El fuego en s’Albufera ha sido completamente apagado este viernes a las 18:30 horas, después de arrasar un total de 109 hectáreas de cañas en el transcurso de dos días. La Policía Local de Alcúdia ha confirmado la reapertura de la carretera de Es Murterar, que había sido cerrada debido al incendio.
A lo largo de este miércoles se declaró el incendio forestal, el tercero en dos semanas en la misma zona.

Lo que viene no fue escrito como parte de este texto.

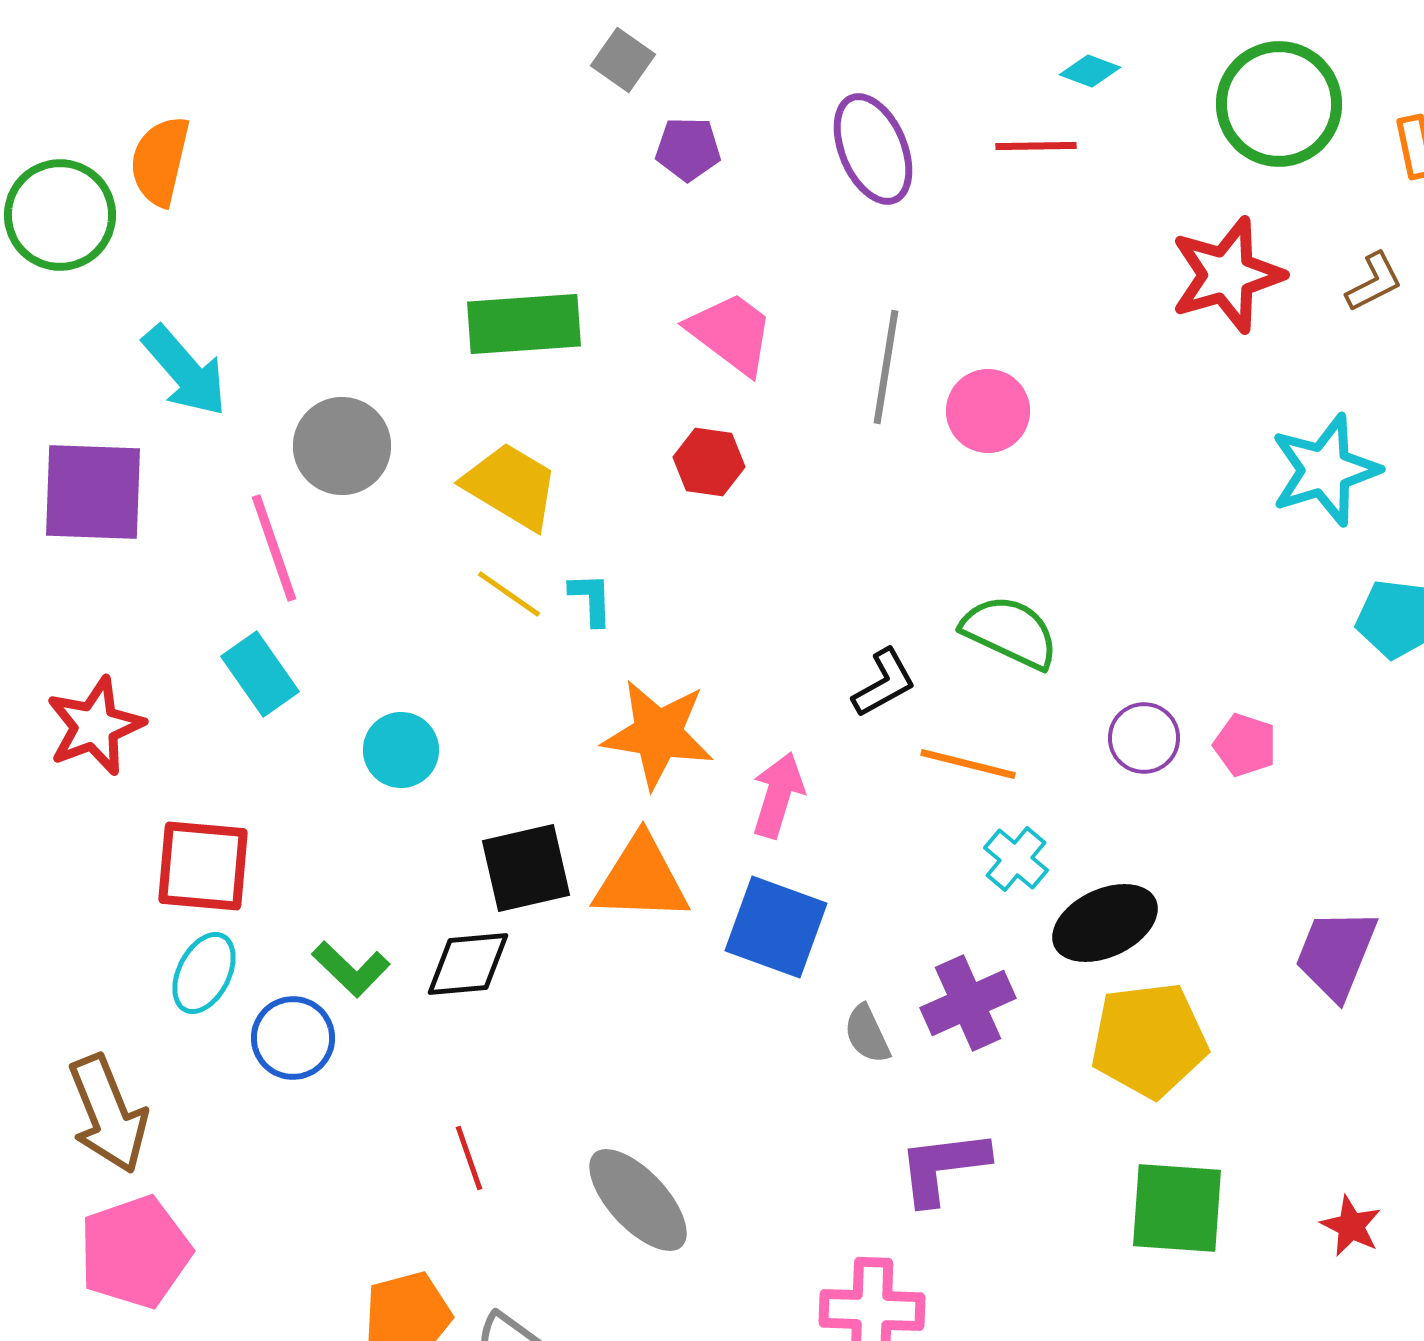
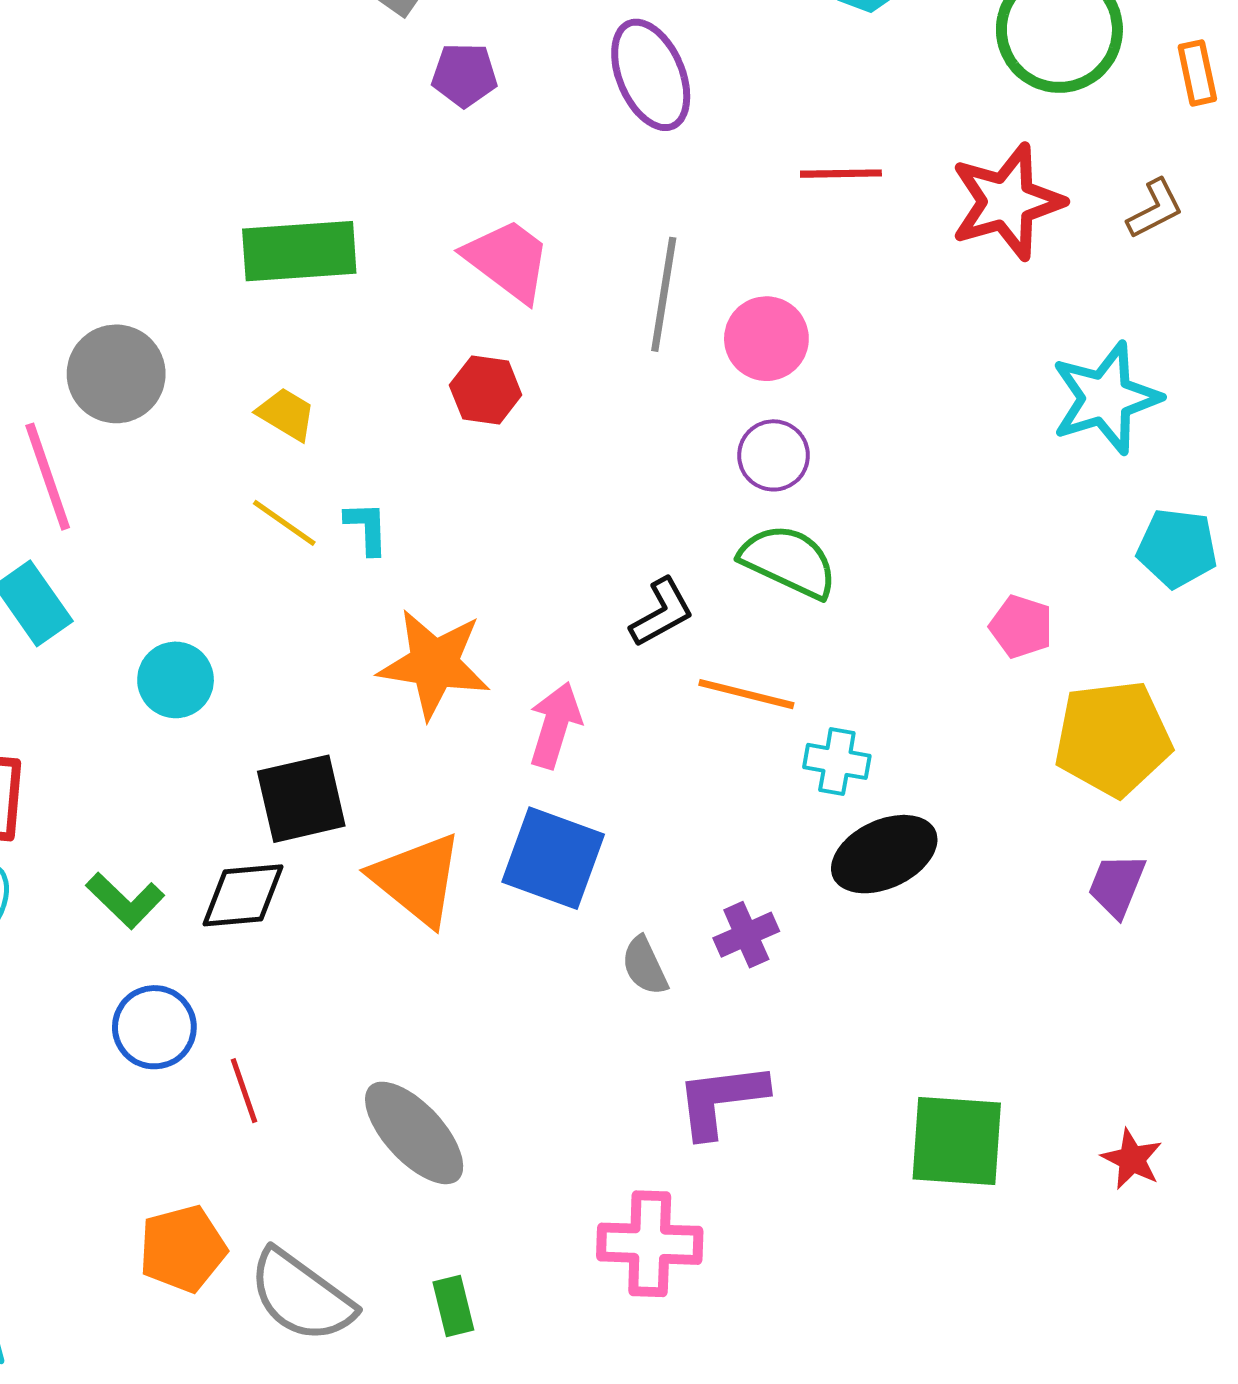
red line: (1036, 146) -> (841, 174), moved
yellow trapezoid: (511, 486) -> (286, 414), size x0.6
purple circle: (1144, 738) -> (773, 455), moved
pink pentagon: (1245, 745) -> (1021, 627), moved
cyan cross: (1016, 859) -> (837, 761), moved, turned -30
orange triangle: (641, 879) -> (417, 879), moved, turned 37
purple trapezoid: (1336, 954) -> (1117, 885), size x0.7
purple cross: (968, 1003) -> (746, 935), size x0.7
blue circle: (293, 1038) -> (154, 1027), moved
yellow pentagon: (1149, 1040) -> (1113, 738), moved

Inicialmente considerado de gravedad baja, el fuego aumentó su nivel de peligrosidad debido a la posible amenaza para las personas cercanas, pasando a ser clasificado como de gravedad media.
A causa de este siniestro, el Consell de Mallorca se vio obligado a cerrar la carretera de Sa Pobla a Es Mureterar, mientras que tres viviendas tuvieron que ser evacuadas como medida preventiva.
Las 109 hectáreas afectadas por este incendio, se suman a las 138,7 hectáreas que ya han ardido a lo largo de este año en Baleares. En los dos incendios anteriores ocurridos en s’Albufera recientemente, se quemaron 50,4 y 62 hectáreas respectivamente.
La Conselleria y el Servicio de Protección de la Naturaleza (Seprona) de la Guardia Civil están trabajando en conjunto para investigar el origen del incendio y determinar si fue provocado de manera intencional o accidental.
Todo parece indicar que estos incendios están siendo provocados por pirómanos, lo cual ha convertido el último mes en un verdadero calvario para s’Albufera de Mallorca, un área natural protegida de gran valor biológico y ambiental. En tan solo 30 días, cinco incendios han arrasado aproximadamente 225 hectáreas de cañaveral, lo que representa el 82% de las áreas quemadas en Baleares hasta el momento en el año 2024.
La Guardia Civil está investigando a fondo la verdadera razón detrás de estos incendios, aunque se enfrenta a grandes dificultades para localizar los puntos de inicio. La mayoría de los incendios ocurridos en s’Albufera de Mallorca en el último mes comparten dos características: se originaron cerca de áreas residenciales y las labores de extinción se vieron complicadas debido a los fuertes vientos.
El último incendio declarado este martes ha sido el más grave del archipiélago balear en lo que va del año, arrasando alrededor de 106 hectáreas de cañas. Aunque el fuego ya ha sido controlado, se tuvo que cerrar la carretera de Sa Pobla a Es Murterar y unas quince familias tuvieron que ser evacuadas ante la proximidad de las llamas.